== Task description ==
Without carrying over a single picture, write out the records below exactly.

== Extracted material ==
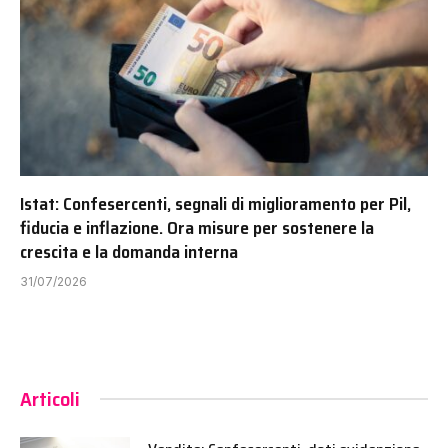
Istat: Confesercenti, segnali di miglioramento per Pil,
fiducia e inflazione. Ora misure per sostenere la
crescita e la domanda interna
31/07/2026
Articoli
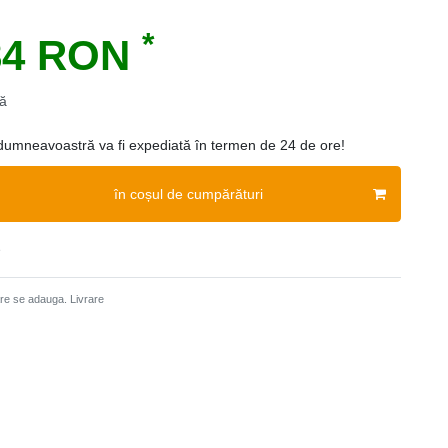
*
84 RON
ă
mneavoastră va fi expediată în termen de 24 de ore!
în coșul de cumpărături
e
care se adauga.
Livrare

== Solution to the problem ==
Istat: Confesercenti, segnali di miglioramento per Pil,
fiducia e inflazione. Ora misure per sostenere la
crescita e la domanda interna
31/07/2026
Articoli
*
84 RON
ă
mneavoastră va fi expediată în termen de 24 de ore!
în coșul de cumpărături
e
care se adauga.
Livrare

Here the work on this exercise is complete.